Dataset entries
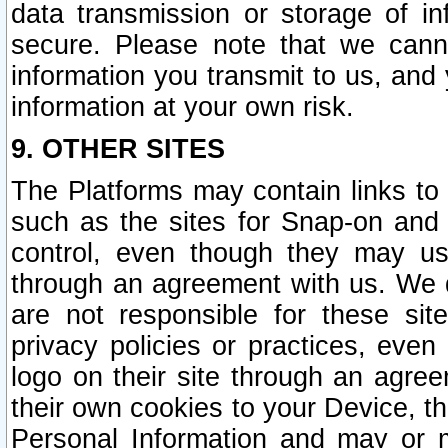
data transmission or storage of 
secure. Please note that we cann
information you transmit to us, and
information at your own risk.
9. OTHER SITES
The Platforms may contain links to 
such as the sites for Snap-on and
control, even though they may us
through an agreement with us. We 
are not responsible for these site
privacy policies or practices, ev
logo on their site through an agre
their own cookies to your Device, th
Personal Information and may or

Work to complete - Take every line from the data above that holds "through" and copy it out.

Solution for this problem -
through an agreement with us. We 
logo on their site through an agre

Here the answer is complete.